**Stored items from a collection**
'''

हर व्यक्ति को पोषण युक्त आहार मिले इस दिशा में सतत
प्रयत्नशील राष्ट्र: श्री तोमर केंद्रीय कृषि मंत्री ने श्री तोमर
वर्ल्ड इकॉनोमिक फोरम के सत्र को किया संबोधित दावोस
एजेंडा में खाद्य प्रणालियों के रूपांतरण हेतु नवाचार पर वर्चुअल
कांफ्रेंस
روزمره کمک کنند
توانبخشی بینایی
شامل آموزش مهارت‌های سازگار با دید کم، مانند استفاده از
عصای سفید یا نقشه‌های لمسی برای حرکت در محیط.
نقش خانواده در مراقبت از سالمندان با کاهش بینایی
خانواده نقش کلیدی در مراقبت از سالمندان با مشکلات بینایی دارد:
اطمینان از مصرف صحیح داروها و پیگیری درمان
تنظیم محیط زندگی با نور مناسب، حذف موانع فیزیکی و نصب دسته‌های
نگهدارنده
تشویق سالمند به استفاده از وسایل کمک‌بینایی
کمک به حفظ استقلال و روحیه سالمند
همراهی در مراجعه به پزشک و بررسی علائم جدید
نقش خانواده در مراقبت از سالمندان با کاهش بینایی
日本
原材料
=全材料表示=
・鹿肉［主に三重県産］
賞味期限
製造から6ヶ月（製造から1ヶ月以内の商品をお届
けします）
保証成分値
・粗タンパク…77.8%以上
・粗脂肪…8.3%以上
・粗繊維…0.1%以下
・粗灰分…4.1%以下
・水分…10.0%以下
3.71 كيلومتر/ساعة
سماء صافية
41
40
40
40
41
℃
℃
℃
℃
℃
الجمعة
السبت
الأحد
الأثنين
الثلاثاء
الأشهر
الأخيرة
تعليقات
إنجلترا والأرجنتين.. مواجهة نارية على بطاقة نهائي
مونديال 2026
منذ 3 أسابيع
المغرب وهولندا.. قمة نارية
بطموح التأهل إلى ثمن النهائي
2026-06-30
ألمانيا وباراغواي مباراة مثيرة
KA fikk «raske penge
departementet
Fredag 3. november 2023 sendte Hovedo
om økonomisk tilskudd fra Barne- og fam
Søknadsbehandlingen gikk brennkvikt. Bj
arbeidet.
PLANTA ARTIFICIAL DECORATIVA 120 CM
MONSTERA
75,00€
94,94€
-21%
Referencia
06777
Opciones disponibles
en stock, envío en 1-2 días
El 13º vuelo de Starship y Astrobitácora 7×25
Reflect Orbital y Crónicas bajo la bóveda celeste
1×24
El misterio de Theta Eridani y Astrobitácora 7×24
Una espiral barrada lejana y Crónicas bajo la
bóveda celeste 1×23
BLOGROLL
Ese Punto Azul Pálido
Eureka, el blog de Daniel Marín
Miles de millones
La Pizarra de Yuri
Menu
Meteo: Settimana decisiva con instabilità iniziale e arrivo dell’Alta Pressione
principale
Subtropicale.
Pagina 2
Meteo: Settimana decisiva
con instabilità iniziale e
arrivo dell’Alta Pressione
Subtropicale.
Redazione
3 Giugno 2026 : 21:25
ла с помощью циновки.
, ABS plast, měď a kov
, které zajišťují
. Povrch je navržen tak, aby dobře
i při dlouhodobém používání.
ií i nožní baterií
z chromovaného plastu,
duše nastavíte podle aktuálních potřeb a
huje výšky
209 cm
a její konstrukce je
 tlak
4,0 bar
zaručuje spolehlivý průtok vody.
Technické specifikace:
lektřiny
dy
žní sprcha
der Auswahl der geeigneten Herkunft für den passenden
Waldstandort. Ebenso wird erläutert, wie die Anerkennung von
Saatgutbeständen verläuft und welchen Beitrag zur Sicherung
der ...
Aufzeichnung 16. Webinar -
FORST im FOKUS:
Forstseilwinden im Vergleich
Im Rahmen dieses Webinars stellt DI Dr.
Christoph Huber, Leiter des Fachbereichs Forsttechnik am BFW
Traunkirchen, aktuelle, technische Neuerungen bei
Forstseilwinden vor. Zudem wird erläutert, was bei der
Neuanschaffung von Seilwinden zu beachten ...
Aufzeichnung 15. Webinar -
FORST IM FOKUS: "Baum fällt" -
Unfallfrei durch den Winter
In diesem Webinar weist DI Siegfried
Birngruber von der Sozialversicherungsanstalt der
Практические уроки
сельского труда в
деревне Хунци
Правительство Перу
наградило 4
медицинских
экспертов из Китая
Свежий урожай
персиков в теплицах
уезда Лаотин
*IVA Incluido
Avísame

'''

**Try it**
Each record shown above must be printed once more, exactly.

**Result for this task**
हर व्यक्ति को पोषण युक्त आहार मिले इस दिशा में सतत
प्रयत्नशील राष्ट्र: श्री तोमर केंद्रीय कृषि मंत्री ने श्री तोमर
वर्ल्ड इकॉनोमिक फोरम के सत्र को किया संबोधित दावोस
एजेंडा में खाद्य प्रणालियों के रूपांतरण हेतु नवाचार पर वर्चुअल
कांफ्रेंस
روزمره کمک کنند
توانبخشی بینایی
شامل آموزش مهارت‌های سازگار با دید کم، مانند استفاده از
عصای سفید یا نقشه‌های لمسی برای حرکت در محیط.
نقش خانواده در مراقبت از سالمندان با کاهش بینایی
خانواده نقش کلیدی در مراقبت از سالمندان با مشکلات بینایی دارد:
اطمینان از مصرف صحیح داروها و پیگیری درمان
تنظیم محیط زندگی با نور مناسب، حذف موانع فیزیکی و نصب دسته‌های
نگهدارنده
تشویق سالمند به استفاده از وسایل کمک‌بینایی
کمک به حفظ استقلال و روحیه سالمند
همراهی در مراجعه به پزشک و بررسی علائم جدید
نقش خانواده در مراقبت از سالمندان با کاهش بینایی
日本
原材料
=全材料表示=
・鹿肉［主に三重県産］
賞味期限
製造から6ヶ月（製造から1ヶ月以内の商品をお届
けします）
保証成分値
・粗タンパク…77.8%以上
・粗脂肪…8.3%以上
・粗繊維…0.1%以下
・粗灰分…4.1%以下
・水分…10.0%以下
3.71 كيلومتر/ساعة
سماء صافية
41
40
40
40
41
℃
℃
℃
℃
℃
الجمعة
السبت
الأحد
الأثنين
الثلاثاء
الأشهر
الأخيرة
تعليقات
إنجلترا والأرجنتين.. مواجهة نارية على بطاقة نهائي
مونديال 2026
منذ 3 أسابيع
المغرب وهولندا.. قمة نارية
بطموح التأهل إلى ثمن النهائي
2026-06-30
ألمانيا وباراغواي مباراة مثيرة
KA fikk «raske penge
departementet
Fredag 3. november 2023 sendte Hovedo
om økonomisk tilskudd fra Barne- og fam
Søknadsbehandlingen gikk brennkvikt. Bj
arbeidet.
PLANTA ARTIFICIAL DECORATIVA 120 CM
MONSTERA
75,00€
94,94€
-21%
Referencia
06777
Opciones disponibles
en stock, envío en 1-2 días
El 13º vuelo de Starship y Astrobitácora 7×25
Reflect Orbital y Crónicas bajo la bóveda celeste
1×24
El misterio de Theta Eridani y Astrobitácora 7×24
Una espiral barrada lejana y Crónicas bajo la
bóveda celeste 1×23
BLOGROLL
Ese Punto Azul Pálido
Eureka, el blog de Daniel Marín
Miles de millones
La Pizarra de Yuri
Menu
Meteo: Settimana decisiva con instabilità iniziale e arrivo dell’Alta Pressione
principale
Subtropicale.
Pagina 2
Meteo: Settimana decisiva
con instabilità iniziale e
arrivo dell’Alta Pressione
Subtropicale.
Redazione
3 Giugno 2026 : 21:25
ла с помощью циновки.
, ABS plast, měď a kov
, které zajišťují
. Povrch je navržen tak, aby dobře
i při dlouhodobém používání.
ií i nožní baterií
z chromovaného plastu,
duše nastavíte podle aktuálních potřeb a
huje výšky
209 cm
a její konstrukce je
 tlak
4,0 bar
zaručuje spolehlivý průtok vody.
Technické specifikace:
lektřiny
dy
žní sprcha
der Auswahl der geeigneten Herkunft für den passenden
Waldstandort. Ebenso wird erläutert, wie die Anerkennung von
Saatgutbeständen verläuft und welchen Beitrag zur Sicherung
der ...
Aufzeichnung 16. Webinar -
FORST im FOKUS:
Forstseilwinden im Vergleich
Im Rahmen dieses Webinars stellt DI Dr.
Christoph Huber, Leiter des Fachbereichs Forsttechnik am BFW
Traunkirchen, aktuelle, technische Neuerungen bei
Forstseilwinden vor. Zudem wird erläutert, was bei der
Neuanschaffung von Seilwinden zu beachten ...
Aufzeichnung 15. Webinar -
FORST IM FOKUS: "Baum fällt" -
Unfallfrei durch den Winter
In diesem Webinar weist DI Siegfried
Birngruber von der Sozialversicherungsanstalt der
Практические уроки
сельского труда в
деревне Хунци
Правительство Перу
наградило 4
медицинских
экспертов из Китая
Свежий урожай
персиков в теплицах
уезда Лаотин
*IVA Incluido
Avísame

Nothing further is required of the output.